En una situación política como la actual, donde ciertos síntomas de desestabilización de la democracia son palpables en varios frentes, la clase política española parece no tener otro objetivo ni otras miras que los distintos procesos electorales. Las urnas son el gran tótem al que se sacrifican todos los planteamientos de responsabilidad y de sentido común. El espectáculo del referéndum no ha sido estimulante y sí tremendamente significativo. Y en medio un pueblo frustrado entre la chapucería del Gobierno, a quien, por cierto, el tiro le ha salido por la culata, y una oposición creando expectativas imposibles de cumplir.
¿Y cuál es el panorama en el resto del Estado? Lo primero que salta a la vista es que el espíritu que hizo posible la Constitución ha saltado hecho añicos en varios puntos clave: el desarrollo de las autonomías, el sistema educativo, la crisis económica, etcétera. El Gobierno se debe encontrar muy fuerte cuando con su arrogancia se permite el lujo de desdeñar cualquier tipo de negociación no para volver al «consenso», sino pura y simplemente para hacer que los cauces establecidos no se desborden innecesariamente. Las polémicas Gobierno-oposición rara vez trascienden los niveles de los enfrentamientos personales en una aburrida retahíla de improperios y de descalificaciones mutuas que tienen la curiosa virtud de escamotear todos y cada uno de los problemas. Y que recuerdan demasiado a menudo la fábula de los galgos y de los podencos. ¿Alguien ha caído en la cuenta del significado de que mientras en el Parlamento se hablaba de terrorismo de izquierda y de derecha una bomba explosionase en las narices del presidente, y en las proximidades de las Salesas se hiciese una ostensible exhibición de desprecio por la democracia? Pues parece que no. Jugar a la política como si estuviéramos en Inglaterra es, en estos momentos, un modo como otro cualquiera de irresponsabilidad.
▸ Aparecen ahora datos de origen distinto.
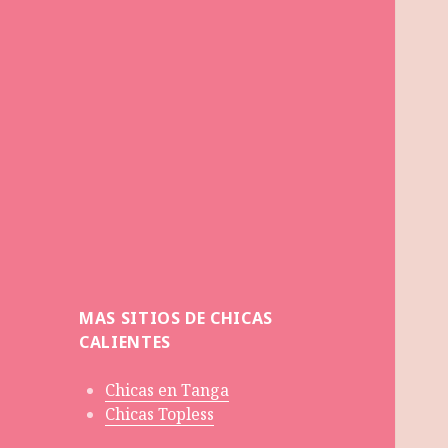
MAS SITIOS DE CHICAS
CALIENTES
Chicas en Tanga
Chicas Topless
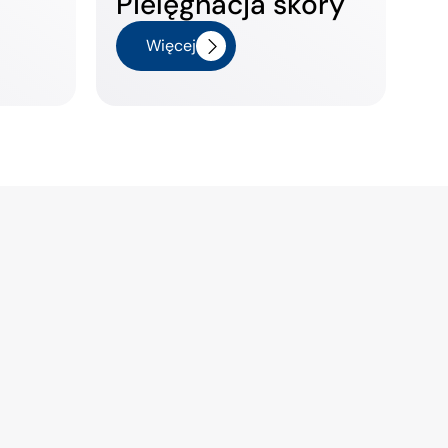
Pielęgnacja skóry
Więcej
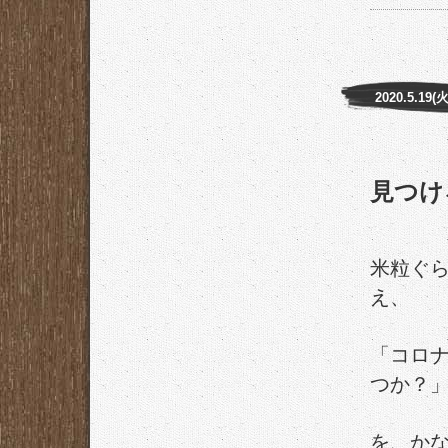
2020.5.19(火
見つけ
米粒ぐ
え、
「コロ
つか？
を、か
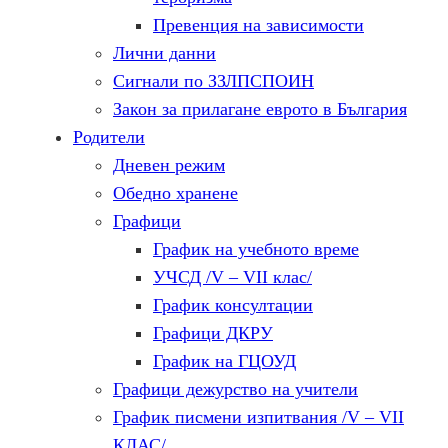
Превенция на зависимости
Лични данни
Сигнали по ЗЗЛПСПОИН
Закон за прилагане еврото в България
Родители
Дневен режим
Обедно хранене
Графици
График на учебното време
УЧСД /V – VII клас/
График консултации
Графици ДКРУ
График на ГЦОУД
Графици дежурство на учители
График писмени изпитвания /V – VII
КЛАС/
Y eso es exactamente lo que se está haciendo cuando el poder se refugia en su olimpo y prefiere ignorar determinado tipo de síntomas, mientras se embarca en operaciones políticas maniobreras sin ninguna planificación a medio plazo, y la oposición se lanza en picado sobre objetivos estrictamente coyunturales intentando arrancar votos no a los decepcionados, sino a los adversarios, a quienes en tono de reyerta callejera se les niega el pan y la sal. Habría que preguntarse si el palpable desprestigio de los partidos políticos, y, por tanto, de la democracia, no tiene su principal origen en este constante enfrentamiento que huye, sin embargo, del debate público y que se amansa después en los restaurantes de cinco tenedores.
Está muy claro, para quien quiera verlo, que estamos asistiendo a la consolidación de la «otra oposición». Una oposición que tiene muy poco de británica y va directamente contra la democracia y contra las instituciones tan trabajosamente conseguidas. El peligro es real y no puede alegremente desecharse. Ante él no se trata de añorar «consensos» ni de resucitar compadreos. Pero sí de recordar que mientras unos sólo parecen pensar en los votos, «la otra oposición» trabaja cada vez menos en la sombra y con mayor osadía. Y, por lo que parece, sin reacciones apreciables o, por lo menos, eficaces. Piénsese seriamente si estamos en este marzo de 1980 más estables democráticamente que hace tres años, en la primavera de 1977, y si las instituciones de la democracia están ahora más seguras.